Now, this isn’t to say that MacArthur didn’t rightfully draw a penalty; it most clearly was. And, in the bigger picture, it’s one of those stories that almost makes you wonder if real-life sports actually do follow Hollywood scripts.
People just wonder about some other decisions during that overtime, in particular, making it frustrating for some Bruins fans to see the season end in such a way.
Whether they like it or not, that is the case, though.
The Senators took Game 6 by a score of 3-2 (OT), winning their series 4-2. They can breathe a sigh of relief in avoiding a Game 7, an especially valuable bonus since Erik Karlsson had been pushed hard lately, logging more than 40 minutes in a recent game.
Ottawa avoids a do-or-die contest. Instead, they’ll face the New York Rangers in the next round while the Bruins enter the summer following an up-and-down campaign.

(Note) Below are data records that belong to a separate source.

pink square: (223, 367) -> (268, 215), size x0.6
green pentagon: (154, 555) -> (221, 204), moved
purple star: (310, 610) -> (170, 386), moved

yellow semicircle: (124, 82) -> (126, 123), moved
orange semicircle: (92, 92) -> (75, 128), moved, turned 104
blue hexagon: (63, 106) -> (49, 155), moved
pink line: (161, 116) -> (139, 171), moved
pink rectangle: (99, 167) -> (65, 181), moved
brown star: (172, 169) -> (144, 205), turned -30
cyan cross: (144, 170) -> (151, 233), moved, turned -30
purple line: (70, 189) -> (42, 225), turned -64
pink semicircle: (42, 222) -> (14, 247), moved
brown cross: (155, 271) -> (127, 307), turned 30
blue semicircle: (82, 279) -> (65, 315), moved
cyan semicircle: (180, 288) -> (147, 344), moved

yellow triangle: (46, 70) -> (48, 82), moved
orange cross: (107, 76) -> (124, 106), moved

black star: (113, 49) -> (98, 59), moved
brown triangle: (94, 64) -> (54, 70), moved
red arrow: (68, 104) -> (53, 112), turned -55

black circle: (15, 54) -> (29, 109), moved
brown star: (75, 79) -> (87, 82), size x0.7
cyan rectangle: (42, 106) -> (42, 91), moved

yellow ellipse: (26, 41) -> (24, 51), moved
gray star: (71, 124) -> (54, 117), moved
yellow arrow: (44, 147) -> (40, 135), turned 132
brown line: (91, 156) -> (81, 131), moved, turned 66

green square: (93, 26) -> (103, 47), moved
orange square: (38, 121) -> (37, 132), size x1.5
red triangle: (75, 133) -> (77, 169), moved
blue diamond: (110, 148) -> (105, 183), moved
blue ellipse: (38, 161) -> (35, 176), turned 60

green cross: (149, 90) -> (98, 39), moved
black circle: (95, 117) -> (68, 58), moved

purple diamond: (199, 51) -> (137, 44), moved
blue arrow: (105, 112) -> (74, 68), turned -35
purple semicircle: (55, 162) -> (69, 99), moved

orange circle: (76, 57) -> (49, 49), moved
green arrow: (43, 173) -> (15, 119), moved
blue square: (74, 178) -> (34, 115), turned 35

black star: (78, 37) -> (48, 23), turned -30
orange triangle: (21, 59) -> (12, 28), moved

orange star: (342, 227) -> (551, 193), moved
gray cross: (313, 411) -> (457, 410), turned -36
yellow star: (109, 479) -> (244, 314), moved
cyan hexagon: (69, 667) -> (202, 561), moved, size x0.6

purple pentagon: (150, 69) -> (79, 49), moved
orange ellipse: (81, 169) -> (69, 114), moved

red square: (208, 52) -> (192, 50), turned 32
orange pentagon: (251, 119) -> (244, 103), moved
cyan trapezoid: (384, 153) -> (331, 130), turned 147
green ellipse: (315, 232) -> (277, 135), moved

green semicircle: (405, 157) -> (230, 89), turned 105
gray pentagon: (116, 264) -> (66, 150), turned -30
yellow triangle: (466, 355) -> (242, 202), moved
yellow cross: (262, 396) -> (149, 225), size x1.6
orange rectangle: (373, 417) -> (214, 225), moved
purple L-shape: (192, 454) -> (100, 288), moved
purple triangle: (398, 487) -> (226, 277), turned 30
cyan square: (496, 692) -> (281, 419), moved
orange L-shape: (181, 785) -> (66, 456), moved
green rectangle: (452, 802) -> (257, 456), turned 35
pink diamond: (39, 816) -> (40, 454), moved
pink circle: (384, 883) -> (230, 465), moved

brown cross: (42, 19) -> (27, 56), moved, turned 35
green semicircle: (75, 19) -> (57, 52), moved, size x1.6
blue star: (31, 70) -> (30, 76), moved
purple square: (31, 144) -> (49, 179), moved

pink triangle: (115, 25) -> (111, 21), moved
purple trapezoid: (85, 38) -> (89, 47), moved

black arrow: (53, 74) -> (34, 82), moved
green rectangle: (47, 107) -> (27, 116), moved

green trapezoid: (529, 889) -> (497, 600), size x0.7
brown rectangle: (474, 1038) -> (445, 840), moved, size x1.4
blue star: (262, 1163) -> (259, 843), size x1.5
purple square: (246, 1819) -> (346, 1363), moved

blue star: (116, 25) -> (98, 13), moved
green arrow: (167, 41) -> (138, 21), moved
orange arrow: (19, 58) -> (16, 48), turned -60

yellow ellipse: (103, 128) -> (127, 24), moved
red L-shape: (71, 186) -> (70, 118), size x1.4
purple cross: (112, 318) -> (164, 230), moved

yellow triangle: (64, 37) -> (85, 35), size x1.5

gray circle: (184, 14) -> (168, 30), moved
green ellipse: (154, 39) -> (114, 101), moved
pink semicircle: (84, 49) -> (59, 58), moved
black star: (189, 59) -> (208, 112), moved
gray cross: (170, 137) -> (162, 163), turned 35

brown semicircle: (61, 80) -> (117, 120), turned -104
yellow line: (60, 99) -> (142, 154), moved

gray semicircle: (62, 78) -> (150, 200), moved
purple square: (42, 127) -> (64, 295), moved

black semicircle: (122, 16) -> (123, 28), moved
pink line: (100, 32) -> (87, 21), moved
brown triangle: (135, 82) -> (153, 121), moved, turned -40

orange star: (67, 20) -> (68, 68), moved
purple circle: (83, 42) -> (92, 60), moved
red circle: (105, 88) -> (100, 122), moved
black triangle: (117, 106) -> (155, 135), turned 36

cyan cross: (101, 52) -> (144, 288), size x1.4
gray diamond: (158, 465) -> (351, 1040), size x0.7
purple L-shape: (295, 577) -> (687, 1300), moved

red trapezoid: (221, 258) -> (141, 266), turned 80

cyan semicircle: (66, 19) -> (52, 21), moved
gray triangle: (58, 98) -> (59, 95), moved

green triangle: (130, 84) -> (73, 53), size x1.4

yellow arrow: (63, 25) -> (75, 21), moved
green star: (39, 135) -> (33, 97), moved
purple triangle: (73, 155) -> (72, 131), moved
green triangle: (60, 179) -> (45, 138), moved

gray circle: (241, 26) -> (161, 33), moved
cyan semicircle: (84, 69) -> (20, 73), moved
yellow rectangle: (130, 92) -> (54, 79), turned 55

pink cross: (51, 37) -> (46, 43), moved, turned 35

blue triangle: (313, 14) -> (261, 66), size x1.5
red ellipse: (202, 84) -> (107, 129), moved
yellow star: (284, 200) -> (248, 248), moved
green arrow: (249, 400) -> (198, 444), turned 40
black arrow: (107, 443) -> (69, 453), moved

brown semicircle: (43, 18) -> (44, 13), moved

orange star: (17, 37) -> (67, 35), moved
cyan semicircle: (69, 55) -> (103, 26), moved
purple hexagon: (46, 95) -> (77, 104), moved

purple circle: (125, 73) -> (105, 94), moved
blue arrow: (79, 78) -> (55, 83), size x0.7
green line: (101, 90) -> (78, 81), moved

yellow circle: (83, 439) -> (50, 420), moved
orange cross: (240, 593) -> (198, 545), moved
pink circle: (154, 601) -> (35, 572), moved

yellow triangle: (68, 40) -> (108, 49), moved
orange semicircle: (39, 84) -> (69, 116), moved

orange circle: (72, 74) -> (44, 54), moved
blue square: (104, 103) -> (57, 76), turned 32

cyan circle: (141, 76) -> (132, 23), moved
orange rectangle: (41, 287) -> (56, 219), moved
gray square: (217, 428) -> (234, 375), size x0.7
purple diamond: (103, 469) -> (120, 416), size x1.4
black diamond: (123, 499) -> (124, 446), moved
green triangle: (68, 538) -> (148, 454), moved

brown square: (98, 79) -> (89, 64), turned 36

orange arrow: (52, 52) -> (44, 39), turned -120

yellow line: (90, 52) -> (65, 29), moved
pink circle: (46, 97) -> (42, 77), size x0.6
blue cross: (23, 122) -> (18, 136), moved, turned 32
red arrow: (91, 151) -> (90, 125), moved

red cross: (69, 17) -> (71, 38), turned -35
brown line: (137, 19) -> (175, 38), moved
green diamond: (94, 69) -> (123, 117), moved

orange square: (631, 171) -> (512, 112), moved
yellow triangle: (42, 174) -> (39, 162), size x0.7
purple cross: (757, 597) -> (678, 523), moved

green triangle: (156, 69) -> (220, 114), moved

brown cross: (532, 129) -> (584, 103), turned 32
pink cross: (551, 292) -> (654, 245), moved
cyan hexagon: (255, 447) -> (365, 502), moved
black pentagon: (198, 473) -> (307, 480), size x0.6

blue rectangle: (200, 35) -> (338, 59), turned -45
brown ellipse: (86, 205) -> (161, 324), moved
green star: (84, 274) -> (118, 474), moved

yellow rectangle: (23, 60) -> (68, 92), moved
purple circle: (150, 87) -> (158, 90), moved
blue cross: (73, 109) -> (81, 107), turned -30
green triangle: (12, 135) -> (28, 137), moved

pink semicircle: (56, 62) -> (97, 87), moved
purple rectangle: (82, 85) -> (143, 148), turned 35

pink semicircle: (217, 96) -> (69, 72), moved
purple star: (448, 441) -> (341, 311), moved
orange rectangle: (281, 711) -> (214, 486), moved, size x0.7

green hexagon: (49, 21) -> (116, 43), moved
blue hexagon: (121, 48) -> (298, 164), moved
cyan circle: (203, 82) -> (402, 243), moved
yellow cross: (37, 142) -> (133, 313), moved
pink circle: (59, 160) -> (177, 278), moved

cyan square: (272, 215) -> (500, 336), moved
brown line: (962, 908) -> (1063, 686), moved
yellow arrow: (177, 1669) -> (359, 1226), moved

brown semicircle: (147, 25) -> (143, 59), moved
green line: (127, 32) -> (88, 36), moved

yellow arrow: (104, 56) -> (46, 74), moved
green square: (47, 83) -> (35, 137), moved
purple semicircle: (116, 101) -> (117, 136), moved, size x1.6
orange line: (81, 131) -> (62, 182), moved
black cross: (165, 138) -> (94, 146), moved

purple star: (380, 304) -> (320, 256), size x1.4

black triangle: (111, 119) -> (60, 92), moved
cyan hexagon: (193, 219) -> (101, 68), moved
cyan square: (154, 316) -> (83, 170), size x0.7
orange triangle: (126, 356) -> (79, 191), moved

Every game in this Senators – Bruins series has been decided by one goal, so why not send Game 6 to overtime?
Oh, and speaking of overtime, this contest going beyond regulation makes it 17 OT games, tying an NHL record for the most in a single round.
Ottawa appeared to take a “lazy change” with a 2-1 lead, and Patrice Bergeron made the Senators pay, putting in a rebound to collect the goal that eventually sent this contest to overtime.